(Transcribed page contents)
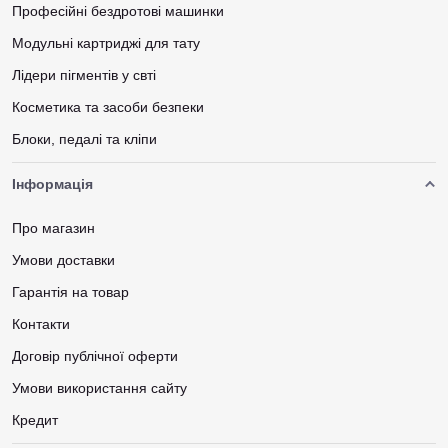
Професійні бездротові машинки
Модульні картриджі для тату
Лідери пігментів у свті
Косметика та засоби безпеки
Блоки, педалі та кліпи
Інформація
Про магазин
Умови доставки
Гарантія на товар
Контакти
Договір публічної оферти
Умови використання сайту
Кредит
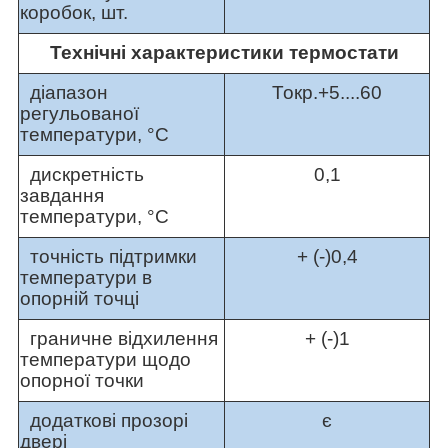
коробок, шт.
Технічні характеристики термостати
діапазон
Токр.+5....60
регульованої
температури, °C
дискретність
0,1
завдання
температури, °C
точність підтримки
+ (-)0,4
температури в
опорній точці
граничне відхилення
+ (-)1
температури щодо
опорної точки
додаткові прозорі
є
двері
* * *
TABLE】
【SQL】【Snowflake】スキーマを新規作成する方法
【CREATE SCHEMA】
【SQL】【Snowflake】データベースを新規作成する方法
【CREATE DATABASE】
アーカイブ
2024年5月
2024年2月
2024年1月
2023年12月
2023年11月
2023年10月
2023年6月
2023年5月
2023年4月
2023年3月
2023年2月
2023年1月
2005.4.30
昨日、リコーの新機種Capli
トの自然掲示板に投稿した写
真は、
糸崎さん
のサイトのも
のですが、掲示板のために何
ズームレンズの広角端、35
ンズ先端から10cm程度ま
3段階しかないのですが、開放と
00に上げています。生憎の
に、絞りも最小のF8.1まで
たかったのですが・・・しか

[Exercise directions] Output only the lines above from the line that holds "Професійні бездротові машинки" through the line that holds "коробок, шт.", both ends included, and exclude pictures.

[Solution]
Професійні бездротові машинки
Модульні картриджі для тату
Лідери пігментів у свті
Косметика та засоби безпеки
Блоки, педалі та кліпи
Інформація
Про магазин
Умови доставки
Гарантія на товар
Контакти
Договір публічної оферти
Умови використання сайту
Кредит
коробок, шт.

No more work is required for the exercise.